During the mid-1960s, Frisco, disgusted with the music business after having thousands of dollars in royalties embezzled by an A & R man he trusted, quit playing, moved to Ontario, Canada, and worked for IBM and raced MGs and Mini Coopers at Harewood Acres and Mosport. He drove a Morris Mini in the preliminary races for the 1967 Canadian Grand Prix, reverting to the name Don Joseph. In 1972, he returned to Tulsa and started playing again, first with the Don White Band and then with the John D. LeVan Band. In the years since, he played with Bill David, Gus Hardin, Tommy Overstreet and others.

Frisco rejoined Cale's band in 1994, and toured the United States and Europe that summer and fall, with TV broadcasts from France, Germany, the Netherlands, and the United Kingdom. Cale's 1996 tour included a concert on March 29 at Carnegie Hall with The Band. Frisco can be heard on the Cale CDs J. J. Cale Live, To Tulsa And Back, and Roll On. He wrote and sang "The Pursuit of Happiness" as well as on Eric Clapton's Crossroads Guitar Festival DVD set and the J. J. Cale Band's DVD tour video for To Tulsa and Back.

In May 2008, Frisco was inducted into the Oklahoma Blues Hall of Fame with a lifetime achievement award. On September 17, 2009, he was inducted into the Oklahoma Music Hall of Fame as a winner of the Eldon Shamblin Session Musician Award. In April 2012, he received the Bare Bones Film Festival's "Living Legend" Award.

==Bands==
Bands and artists Frisco played and recorded with include:

- Steve Pryor
- Empty Pockets
- Brad Absher
- Tom Skinner's Science Project
- Larry Spears
- Susan Herndon
- Lata Gouveia
- Dustin Pittsley
- Jesse Aycock
- J. J. Cale
- Dustin and Jesse's Higher Education
- The Kevin Phariss Band
- Rodney Lay
- Widespread Panic
- Dennis Crouch
- Blazon Pearl
- Snuggle Naked
- Li'l Tee
- The Formerly Withs
- The Dylan Whitney Band
- Tex Waggoner
- Whirligig

==Acting==
Frisco occasionally appeared in films and videos.

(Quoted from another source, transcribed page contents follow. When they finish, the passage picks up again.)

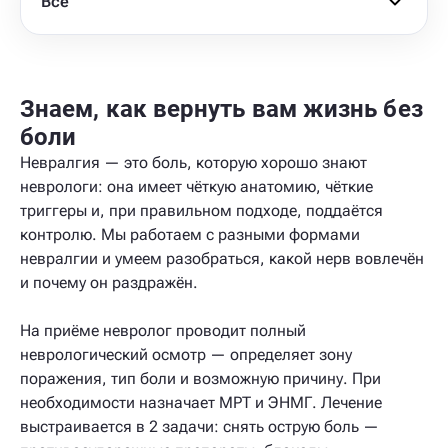
Все
Знаем, как вернуть вам жизнь без
боли
Невралгия — это боль, которую хорошо знают
неврологи: она имеет чёткую анатомию, чёткие
триггеры и, при правильном подходе, поддаётся
контролю. Мы работаем с разными формами
невралгии и умеем разобраться, какой нерв вовлечён
и почему он раздражён.
На приёме невролог проводит полный
неврологический осмотр — определяет зону
поражения, тип боли и возможную причину. При
необходимости назначает МРТ и ЭНМГ. Лечение
выстраивается в 2 задачи: снять острую боль —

He can be seen in the short film Melvin, A Midwestern Tale, and in the 2003 Disney remake of Where the Red Fern Grows. He also appeared in Lata Gouveia's documentary Red Dirt: Songs from the Dust. In July 2011, Frisco appeared in the full-length feature Red Dirt on 66: A Road Movie.

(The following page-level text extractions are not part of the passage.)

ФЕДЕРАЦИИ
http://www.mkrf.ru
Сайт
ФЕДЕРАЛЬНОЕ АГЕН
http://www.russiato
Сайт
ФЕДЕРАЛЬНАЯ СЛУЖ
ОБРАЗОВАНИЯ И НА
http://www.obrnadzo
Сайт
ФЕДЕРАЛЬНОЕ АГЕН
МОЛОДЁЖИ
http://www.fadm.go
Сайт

==Personal life and politics==
Frisco, known among friends as the "Roxster," was a songwriter and novelist, whose published and unpublished works remain a representation of his ongoing study of life. His broad interests extended to restoring English Austin and Morris Mini Coopers and MGs, and work as a general mechanic, repairing a variety of vehicles to supplement his income as a musician. He was a fan of Terry Pratchett, reflected by the fact that his personal Mini Cooper was nicknamed "The Luggage". He was also an accomplished silversmith and stone cutter, producing a collection of artisan jewelry ranging from pendants to belt buckles. Frisco was outspoken in his views of life, and was an occasional candidate for political office in Tulsa.

==Discography==
- Rocky Frisco (1996, independent release)
- Rocky Frisco (Expanded) (2014)
- An intimate moment with... the Legendary Rocky Frisco (2015)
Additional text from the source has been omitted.